## Data under study
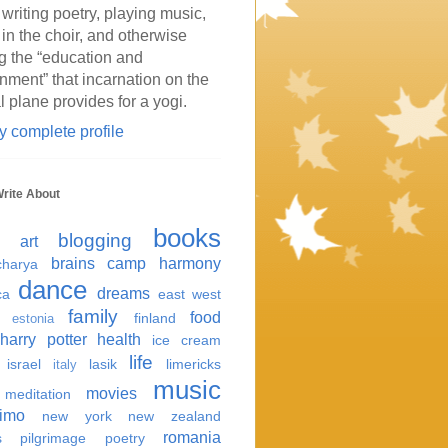
 writing poetry, playing music,
 in the choir, and otherwise
g the “education and
inment” that incarnation on the
l plane provides for a yogi.
 complete profile
Write About
books
blogging
art
brains
camp harmony
harya
dance
dreams
ca
east west
family
food
finland
estonia
harry potter
health
ice cream
life
israel
lasik
limericks
italy
music
movies
meditation
imo
new york
new zealand
romania
s
pilgrimage
poetry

## Task to carry out
Reproduce the data above exactly, leaving each picture out.

## Answer to this problem
 writing poetry, playing music,
 in the choir, and otherwise
g the “education and
inment” that incarnation on the
l plane provides for a yogi.
 complete profile
Write About
books
blogging
art
brains
camp harmony
harya
dance
dreams
ca
east west
family
food
finland
estonia
harry potter
health
ice cream
life
israel
lasik
limericks
italy
music
movies
meditation
imo
new york
new zealand
romania
s
pilgrimage
poetry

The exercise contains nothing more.